■ Data for processing ■

□ □ □ □

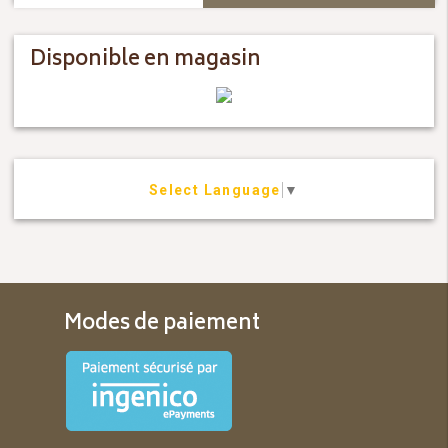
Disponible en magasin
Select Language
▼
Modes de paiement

□ □ □ □

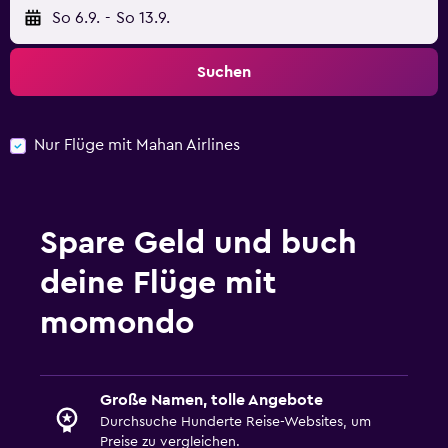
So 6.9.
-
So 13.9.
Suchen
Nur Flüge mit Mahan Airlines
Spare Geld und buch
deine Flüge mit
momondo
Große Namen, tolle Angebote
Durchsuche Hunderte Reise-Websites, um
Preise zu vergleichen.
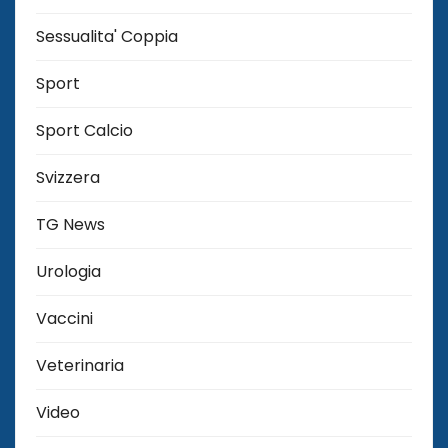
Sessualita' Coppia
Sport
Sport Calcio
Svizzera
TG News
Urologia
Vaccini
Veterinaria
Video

□ □ □ □

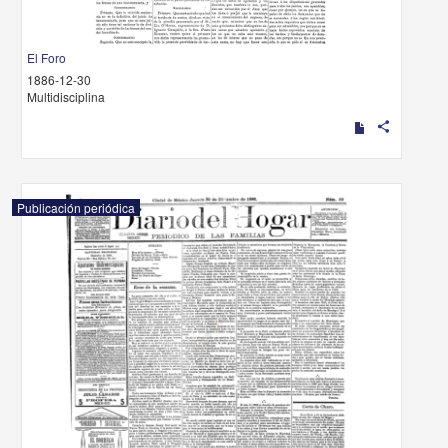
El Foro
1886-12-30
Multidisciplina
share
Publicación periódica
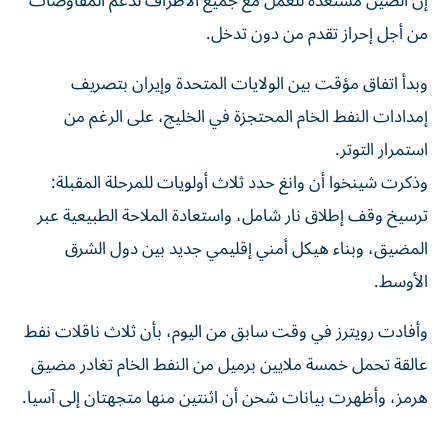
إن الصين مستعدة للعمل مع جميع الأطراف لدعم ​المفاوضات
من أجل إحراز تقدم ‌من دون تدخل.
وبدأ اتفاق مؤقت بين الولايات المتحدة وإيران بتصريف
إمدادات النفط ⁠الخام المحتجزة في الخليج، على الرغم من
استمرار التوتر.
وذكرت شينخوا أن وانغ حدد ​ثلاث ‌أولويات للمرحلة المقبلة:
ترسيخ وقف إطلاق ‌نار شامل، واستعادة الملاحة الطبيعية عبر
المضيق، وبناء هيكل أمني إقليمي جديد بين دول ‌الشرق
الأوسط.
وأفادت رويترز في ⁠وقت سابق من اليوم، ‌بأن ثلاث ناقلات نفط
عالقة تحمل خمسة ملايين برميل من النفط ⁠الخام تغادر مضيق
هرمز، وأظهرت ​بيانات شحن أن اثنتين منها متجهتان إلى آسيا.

□ □ □ □

■ Required action ■
Across the records above, how many lines contain the word "النفط"? Give the number by itself.

■ Solution to this exercise ■
2